Vuciq erwartet einen neuen Dialogdruck mit Kosovo, warnte Wahlen in Serbien

Serbiens Präsident, Aleksandar Vuciq, sagte, er erwartet “einen neuen Druck vom Westen auf seinen Staat in Bezug auf Gespräche mit dem Kosovo. “Sie stimmten im Grunde mit allem [Kosovo-Premierminister] tun. Albin Kurti und das Thema der Vereinigung der serbischen Gemeinden sind etwas, was sie tun müssen [...]
Serbiens Präsident, Aleksandar Vuciq, sagte, er erwartet “einen neuen Druck vom Westen auf seinen Staat in Bezug auf Gespräche mit dem Kosovo.

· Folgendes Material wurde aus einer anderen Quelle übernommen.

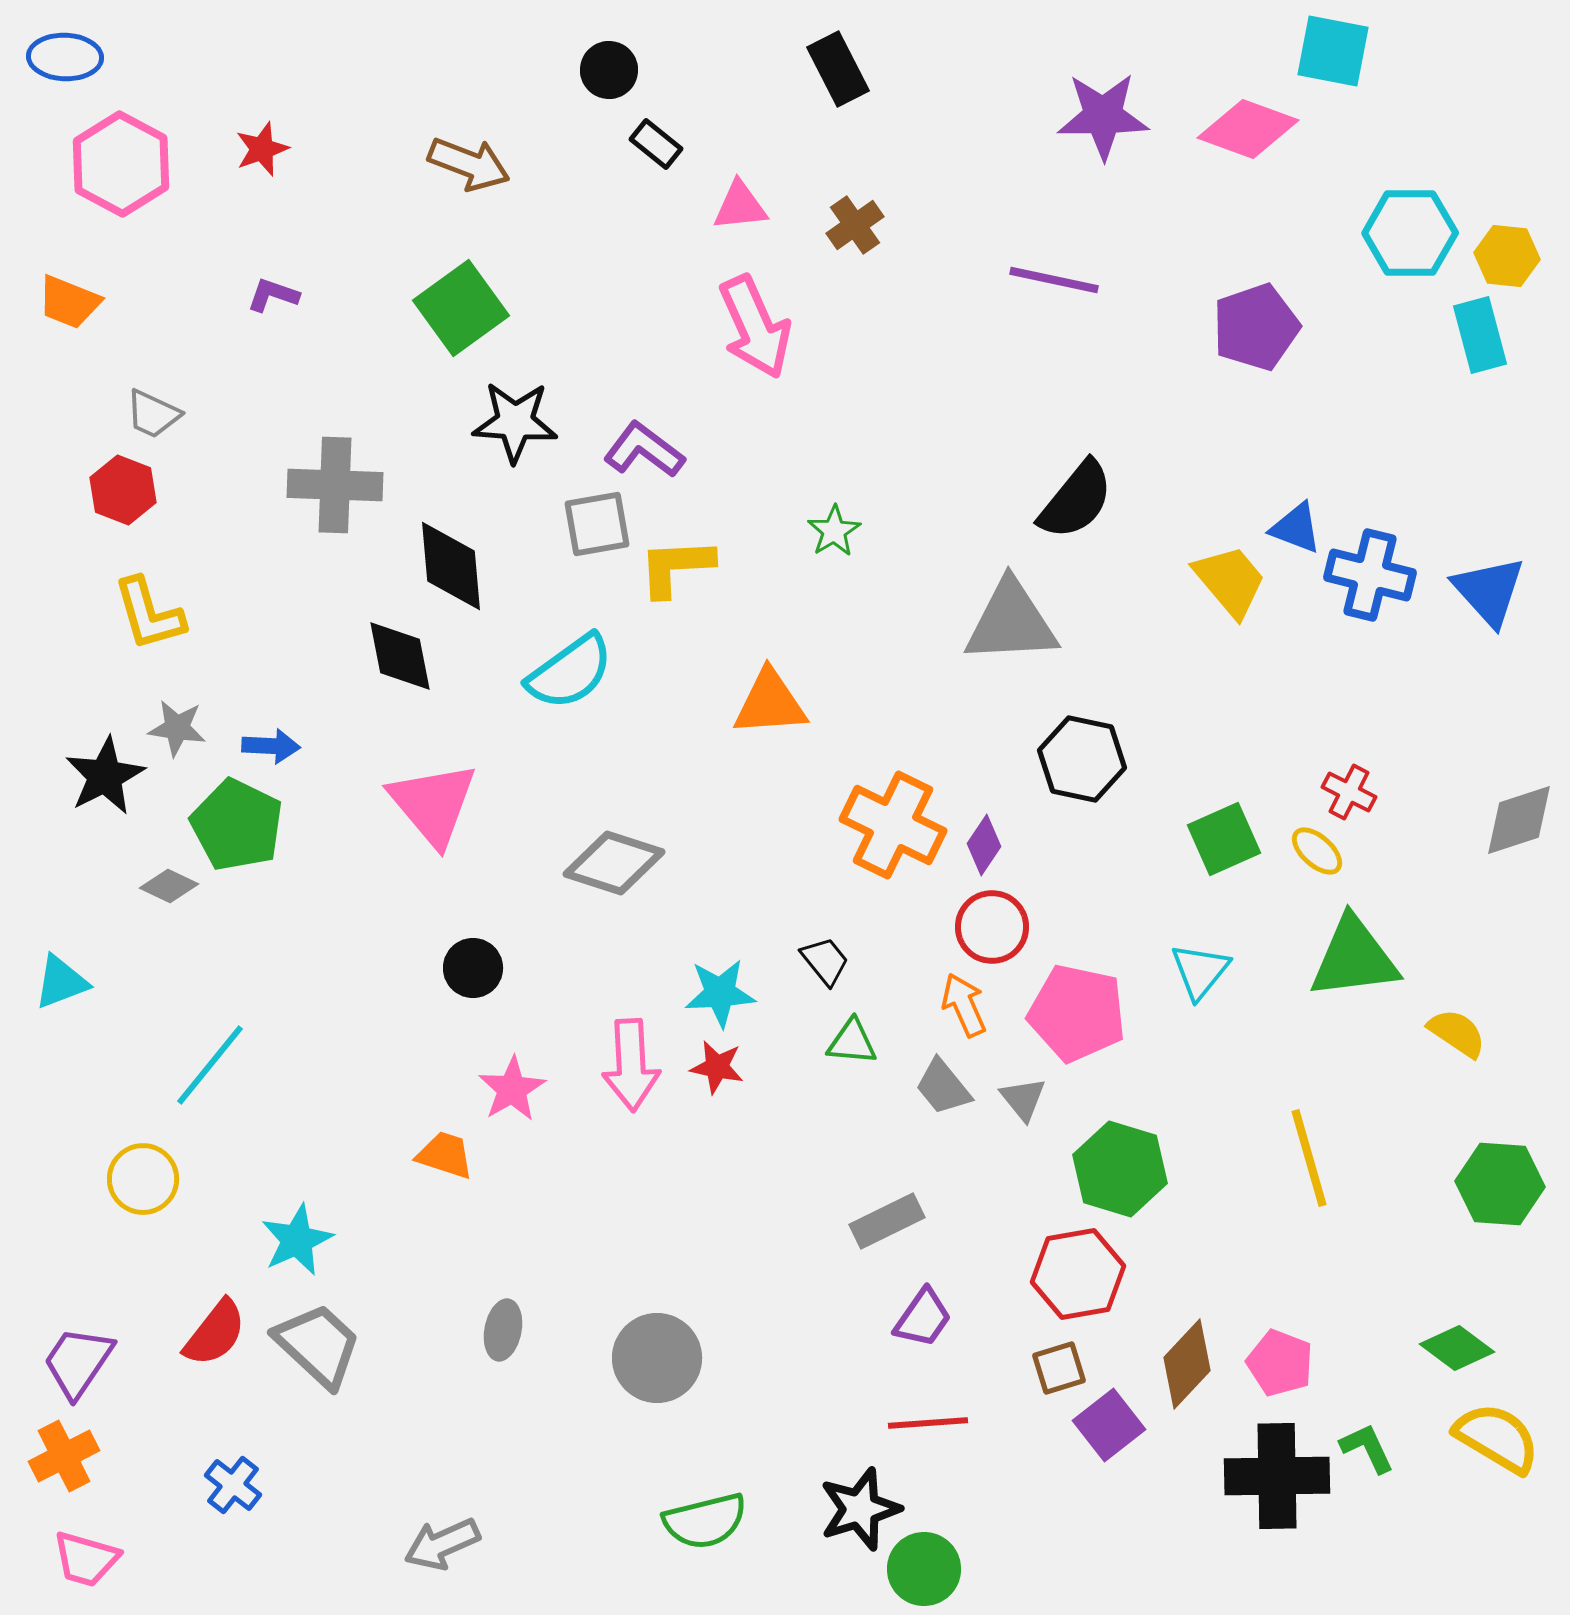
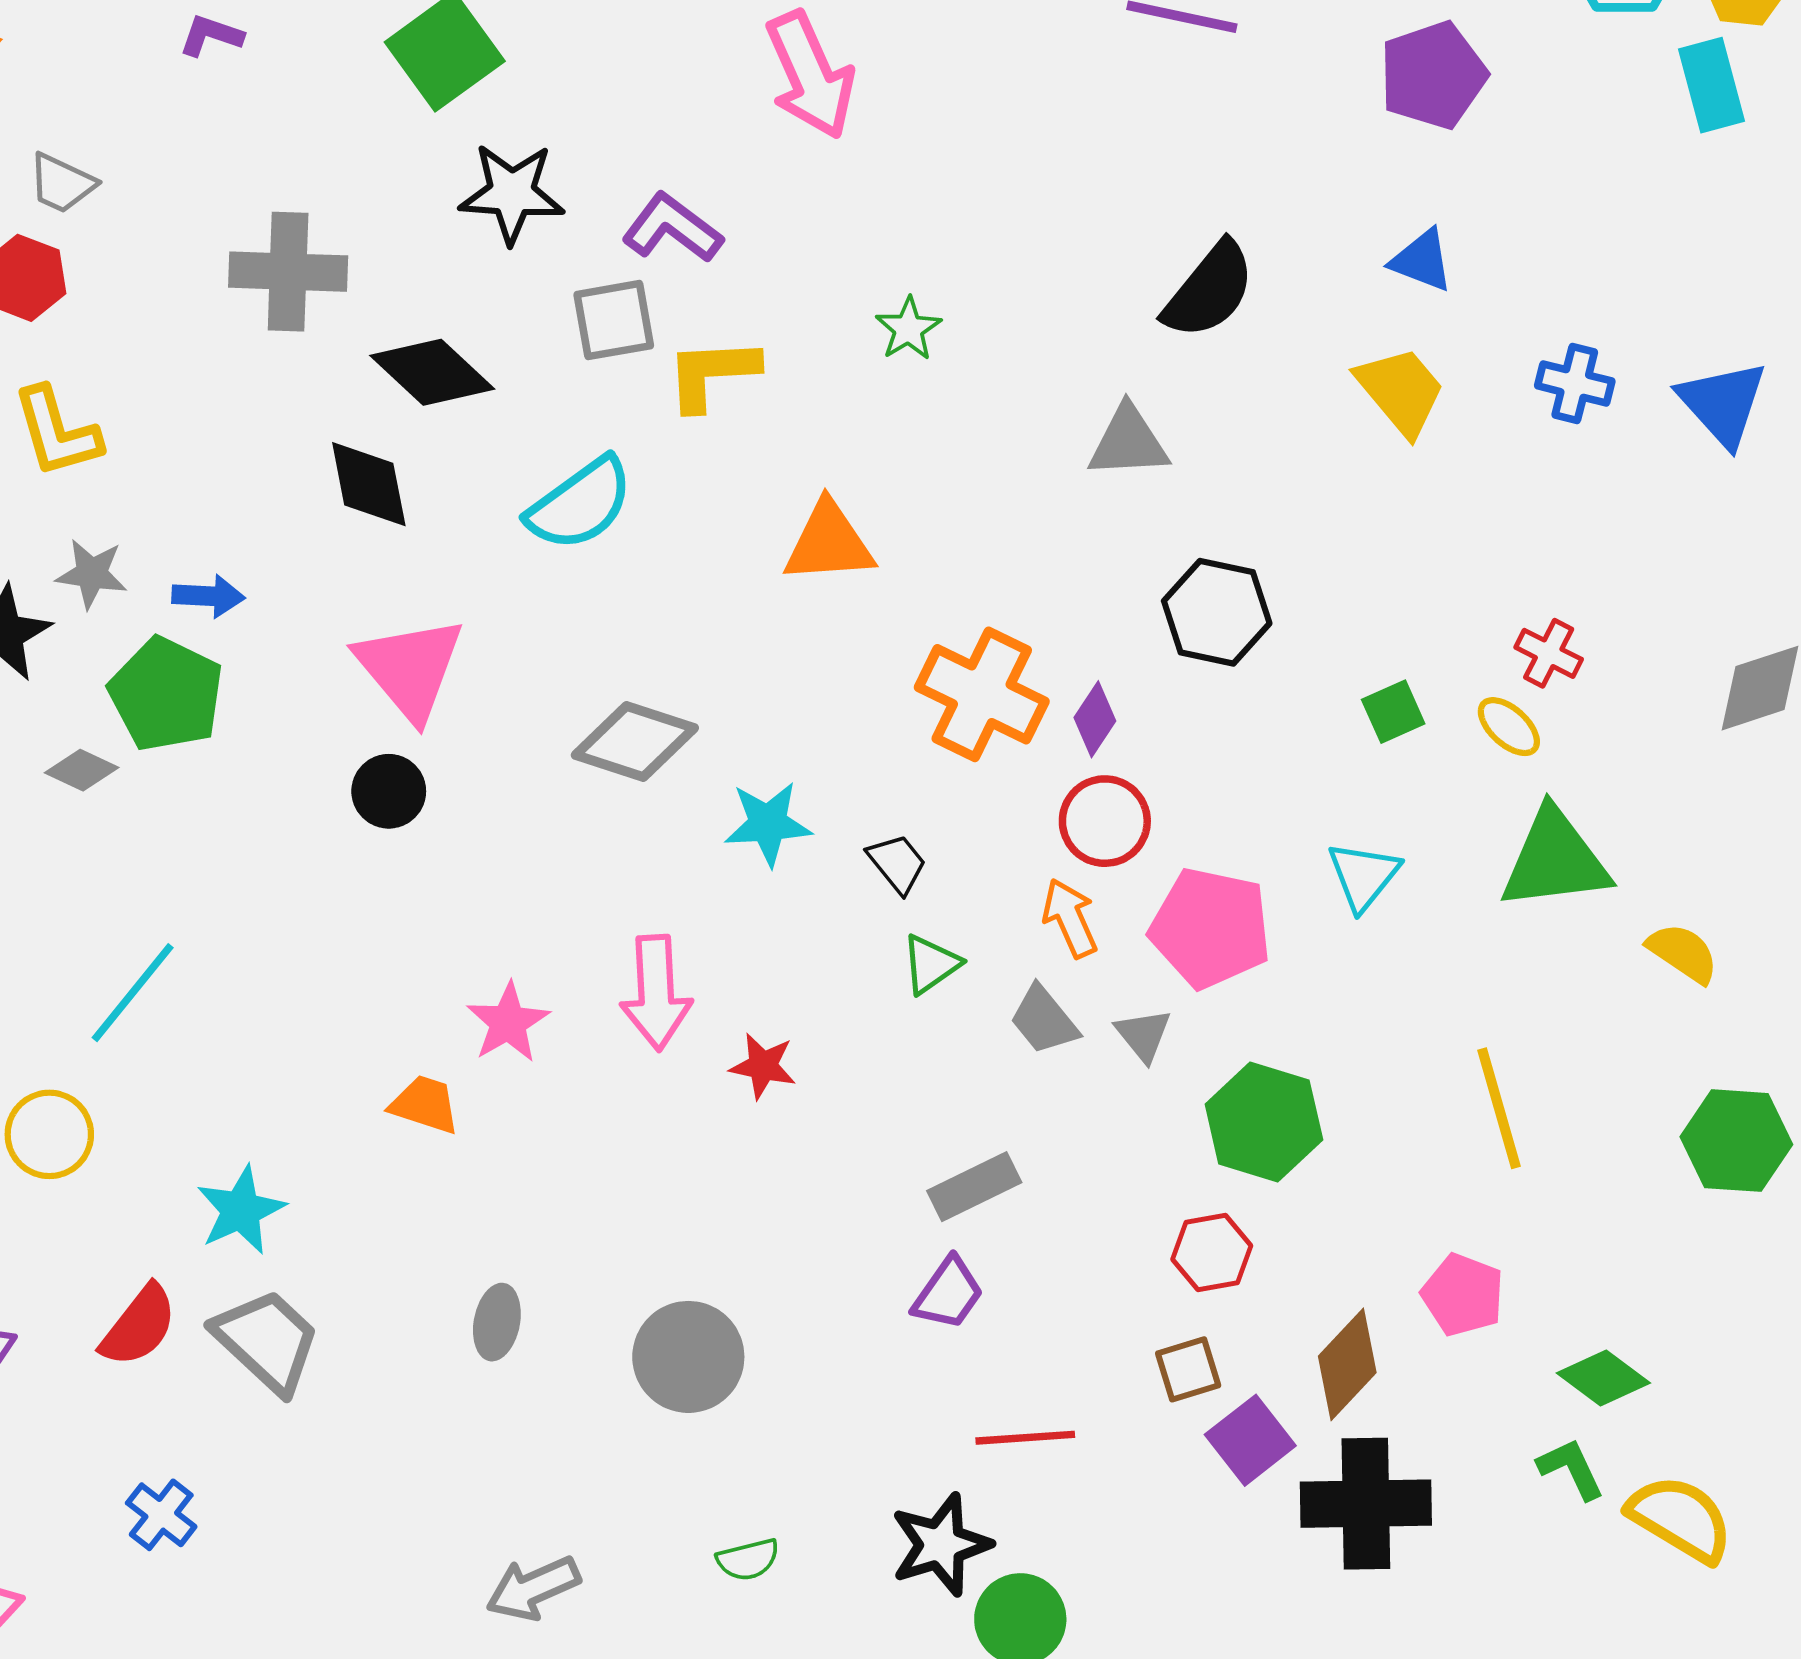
blue triangle: (1296, 528) -> (1422, 260), moved
black diamond: (451, 566) -> (432, 372), turned -42
blue cross: (1370, 575) -> (1575, 383), size x0.7
gray triangle: (1011, 622) -> (1128, 442), size x0.7
green square: (1224, 839) -> (1393, 712), size x0.7
black circle: (473, 968) -> (389, 791), moved
cyan star: (720, 993) -> (768, 824), moved
green triangle: (852, 1042) -> (931, 964), turned -40
red star: (717, 1067) -> (763, 1066), moved
red hexagon: (1078, 1274) -> (1212, 1252), size x0.7
purple trapezoid: (923, 1318) -> (948, 1294), moved
green diamond: (1457, 1348) -> (1603, 1378), moved
pink pentagon: (1280, 1363) -> (1463, 1295), moved
yellow semicircle: (1497, 1438) -> (1680, 1519), moved
black cross: (1277, 1476) -> (1366, 1504), moved
green semicircle: (705, 1521) -> (748, 1560), size x0.6
gray arrow: (442, 1544) -> (533, 1588), moved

“Sie stimmten im Wesentlichen mit allem überein [Kosovo Premierminister] tut. Albin Kurti und die Frage der Vereinigung der serbischen Mehrheitsgemeinden sind etwas, was sie tun müssen, weil die Vereinbarung über sie vor zehneinhalb Jahren unterzeichnet wurde und weil wir bestehen”, Vuciq sagte Pink TV.
Nach dem 14. September-Treffen zwischen Vuciqi und Kurti, im Dialog zur Normalisierung der Berichte, sagte die Europäische Union, dass sie die Mitgliedstaaten und die Vereinigten Staaten zu weiteren Schritten wegen erfolgloser Gespräche konsultieren würde.

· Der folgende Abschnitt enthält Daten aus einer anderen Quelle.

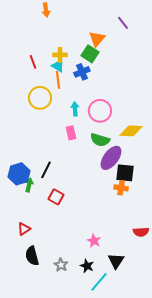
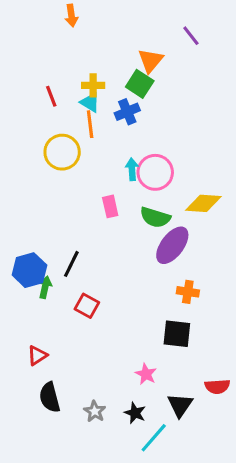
cyan arrow: (75, 109) -> (132, 169), moved
black square: (125, 173) -> (177, 334), moved
red semicircle: (141, 232) -> (217, 387), moved

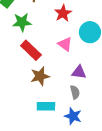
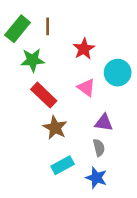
brown star: (40, 76) -> (55, 128), turned -30
cyan rectangle: (46, 106) -> (63, 165), turned -30

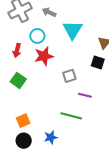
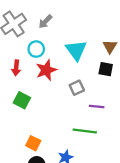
gray arrow: (49, 12) -> (45, 22), turned -64
cyan triangle: (73, 30) -> (76, 50), moved
orange square: (23, 121) -> (33, 143), turned -32

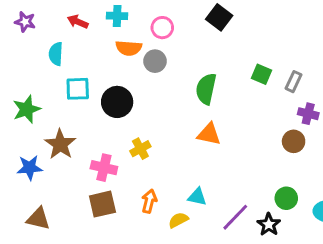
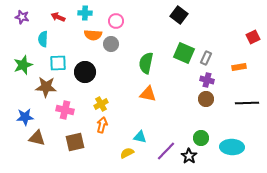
black square: (219, 17) -> (179, 15), moved
green square: (261, 74) -> (184, 53), size x1.5
green star: (27, 109) -> (23, 65), moved
purple cross: (308, 114) -> (207, 80), moved
brown star: (60, 144) -> (46, 87), moved, turned -30
pink cross: (104, 168) -> (65, 110), moved
orange arrow: (149, 201) -> (102, 125), moved
brown triangle: (38, 219) -> (37, 138), moved

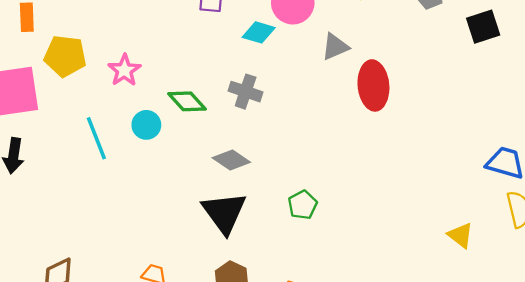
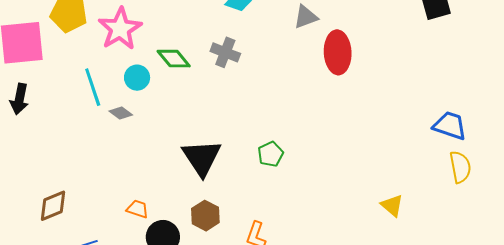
pink star: (124, 70) -> (120, 29), size x1.5
gray diamond: (231, 160) -> (121, 113), moved, size x0.7
yellow triangle: (460, 235) -> (392, 206), moved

Die EU sagte, dass Kosovo einen europäischen Blockvorschlag für die Umsetzung der Vereinbarung zur Normalisierung von Berichten abgelehnt hatte, die Pristina und Belgrad Anfang dieses Jahres ankamen. Kurti sagte, dieser Vorschlag war “due”.
Vuciq warnte Wahlen im März
Vuciq gab bekannt, dass am 4. März 2024 oder einer Woche früher Wahlen in Serbien, die Teil der Oppositionswünsche sind, stattfinden könnten. Diese Wahlen wurden vorher für den 31. Dezember geplant.
“Ich bin bereit, Wahlen im März zu halten, im Einklang mit dem, was sie geschrieben haben”, sagte Vuciq Pink TV.
Am 11. September haben Oppositionsvertreter in Serbien, die Proteste “Serbien gegen Gewalt” organisiert haben, Vuciki gebeten, bis Ende 2023 außerordentliche Parlamentswahlen und Wahlen in Belgrad zu verkünden.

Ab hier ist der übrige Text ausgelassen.